__Directions__.
Your answer should be the records again, unchanged in wording and free of images.

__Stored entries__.
══════
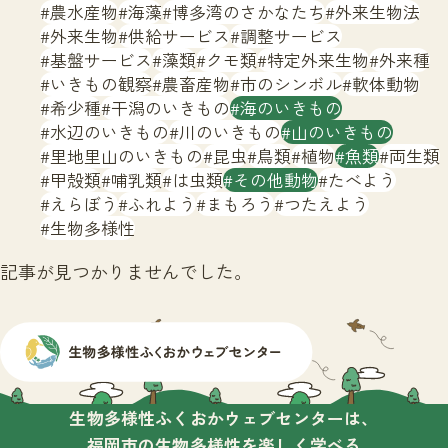
サイトマップ
農水産物
海藻
博多湾のさかなたち
外来生物法
外来生物
供給サービス
調整サービス
基盤サービス
藻類
クモ類
特定外来生物
外来種
いきもの観察
農畜産物
市のシンボル
軟体動物
希少種
干潟のいきもの
海のいきもの
水辺のいきもの
川のいきもの
山のいきもの
里地里山のいきもの
昆虫
鳥類
植物
魚類
両生類
甲殻類
哺乳類
は虫類
その他動物
たべよう
えらぼう
ふれよう
まもろう
つたえよう
生物多様性
記事が見つかりませんでした。
生物多様性ふくおかウェブセンターは、
福岡市の生物多様性を楽しく学べる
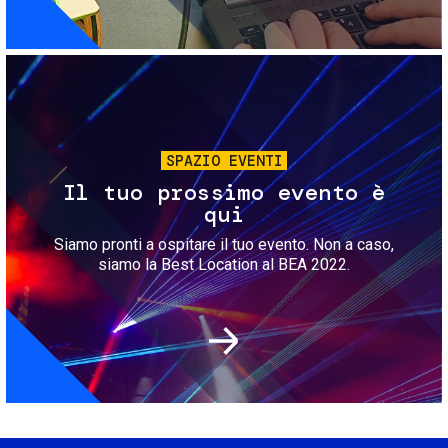
Immagine
SPAZIO EVENTI
Il tuo prossimo evento è
qui
Siamo pronti a ospitare il tuo evento. Non a caso,
siamo la Best Location al BEA 2022.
══════
__Output of the task__.
サイトマップ
農水産物
海藻
博多湾のさかなたち
外来生物法
外来生物
供給サービス
調整サービス
基盤サービス
藻類
クモ類
特定外来生物
外来種
いきもの観察
農畜産物
市のシンボル
軟体動物
希少種
干潟のいきもの
海のいきもの
水辺のいきもの
川のいきもの
山のいきもの
里地里山のいきもの
昆虫
鳥類
植物
魚類
両生類
甲殻類
哺乳類
は虫類
その他動物
たべよう
えらぼう
ふれよう
まもろう
つたえよう
生物多様性
記事が見つかりませんでした。
生物多様性ふくおかウェブセンターは、
福岡市の生物多様性を楽しく学べる
Immagine
SPAZIO EVENTI
Il tuo prossimo evento è
qui
Siamo pronti a ospitare il tuo evento. Non a caso,
siamo la Best Location al BEA 2022.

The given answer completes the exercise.